Regardless, this is a different rabbit hole from my original premise that some people are insufficiently wired to think with complex abstract concepts.

@jurban The process of punishment is not a chore that needs to be done by responsible people, and it is not a sign of slacking when you don't engage in it.

There is no law of matter or energy or physics that requires punishment.

Punishment is a conceit.

@jurban It seemed that you were also touching on how they could or should be judged.

You're the one who called "not punishing people" "hedonistic" and there's just no way I could resist responding to that. It's such a novel concept to me!

@AskTheDevil
Absolutely. Protect yourself. Abstractions don't provide protection.

@jurban When you have the opportunity to understand, always take it.

Understanding allows reconciliation, healing, even defeat of an enemy or challenge.

You will often enough have to make decisions when you lack full information or understanding.

And you can't understand anything if you let bad guys kill you and other people who like understanding things.

@AskTheDevil
"And when his sinews grew long like metal strings, he felt them under his fingers like cords of deep music.
Winning does not tempt this man. This is how he grows..
By being defeated by constantly greater beings" - Rilke

@jurban Let's just say it helps if you can respawn.

@AskTheDevil
Let's question "judging".
I'm not yet at a point of determining if I can do so outside of assessing someone's courage.
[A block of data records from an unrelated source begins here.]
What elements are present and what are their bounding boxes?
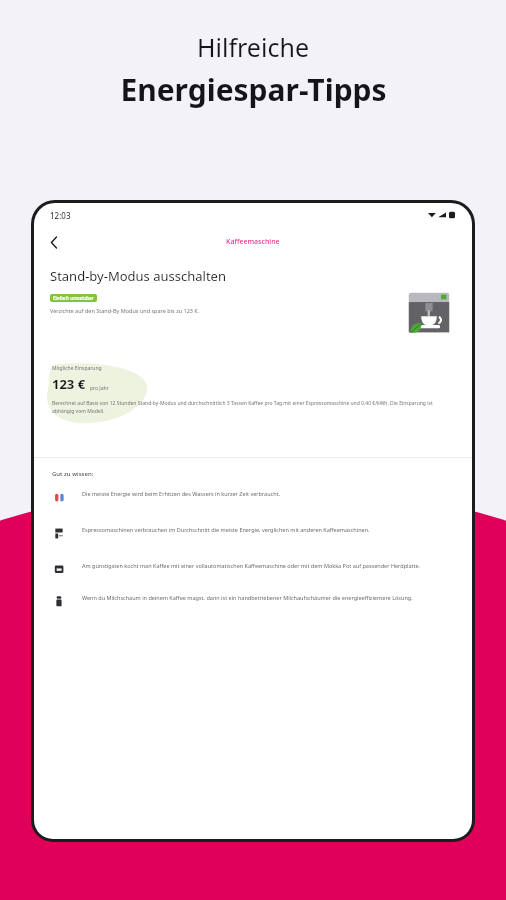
button[interactable]: Wenn du Milchschaum in deinem Kaffee mag…	[34, 594, 472, 608]
button[interactable]: Am günstigsten kocht man Kaffee mit eine…	[34, 562, 472, 576]
staticText: Berechnet auf Basis von 12 Stunden Stand…	[52, 400, 454, 415]
staticText: Die meiste Energie wird beim Erhitzen de…	[82, 490, 281, 497]
staticText: Espressomaschinen verbrauchen im Durchsc…	[82, 526, 370, 533]
button[interactable]: Die meiste Energie wird beim Erhitzen de…	[34, 490, 472, 504]
staticText: Mögliche Einsparung	[52, 365, 102, 372]
staticText: Energiespar-Tipps	[120, 69, 387, 110]
staticText: Stand-by-Modus ausschalten	[50, 267, 226, 285]
staticText: Verzichte auf den Stand-By Modus und spa…	[50, 307, 200, 314]
button[interactable]: Zurück	[40, 228, 68, 256]
staticText: Wenn du Milchschaum in deinem Kaffee mag…	[82, 594, 413, 601]
staticText: Gut zu wissen:	[52, 470, 94, 478]
staticText: Am günstigsten kocht man Kaffee mit eine…	[82, 562, 421, 569]
staticText: 123 €	[52, 375, 86, 393]
button[interactable]: Espressomaschinen verbrauchen im Durchsc…	[34, 526, 472, 540]
staticText: Hilfreiche	[197, 30, 309, 64]
staticText: 12:03	[50, 210, 71, 221]
staticText: pro Jahr	[90, 385, 109, 392]
staticText: Einfach umsetzbar	[53, 295, 94, 301]
staticText: Kaffeemaschine	[226, 237, 280, 247]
Choice implies thought. Thought has levels of influence.

If the levels are compromised relative to your own, then you have to empathize with their handicap ( unless you, too, have the same handicap).

If we get beyond that, we would have to discuss objective, because that provides the trajectory that guides strategy.
Next: The ends don't justify the means.

@jurban When you talk about judging, what do you mean? We might be thinking of the term differently!
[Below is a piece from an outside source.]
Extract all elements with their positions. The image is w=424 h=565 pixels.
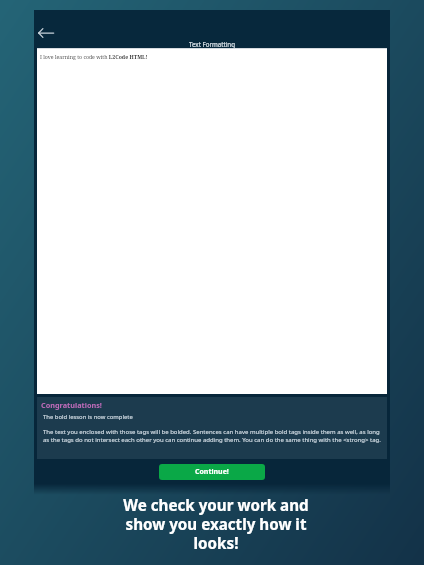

Are you just referring to whether they are blameworthy for something they've done?

What are we attempting to assess? Their character in full?

@AskTheDevil I'm attempting to build a framework that I can trust.
All must and will judge.
How should we do so?
"Blame" is already at a higher level. I'm not there yet, but can speculate.

@jurban I don't think blame is at a higher level. I think it's at a very low one, evolutionarily speaking. I think it largely manifests through instinct and id.

@AskTheDevil
The primal reaction to "blame" is at a lower level.
The justification of assigning blame is at a higher level.

Assigning blame doesn't ensure it was assigned justly. That is what we should strive to understand.

That is why the mechanism to assess justice is important to unpack.

If some of us are insufficiently 'wired' to use higher levels of abstraction, their ability to properly assign a just-blame is limited.

A mouse cannot lift a skyscraper.

@jurban What do you think blame is useful for?

To me, the only usefulness blame has is to identify where a problem originated.

We focus on blame and punishment, instead of understanding and correction (I mean correction of a problem, not necessarily making a person somehow be nicer).

If someone can't help themselves, it leaves the rest of us to deal with the fallout. Whether it's their "fault" or not, because of a defect changes what? How hard we punish them?

@AskTheDevil
Prison vs Penitentiary.

A just judgement must consider the entire context.

That context includes the structure of their brain. (my original premise)

Blame may be the same regardless of that structure. But applying punishment may be useless to society.

Punishment *should be* about restitution and course-correction for society's benefit. Typically, though, it is not.

I'll maintain that if the punishment does not change the brain, it's useless to society - and cruel.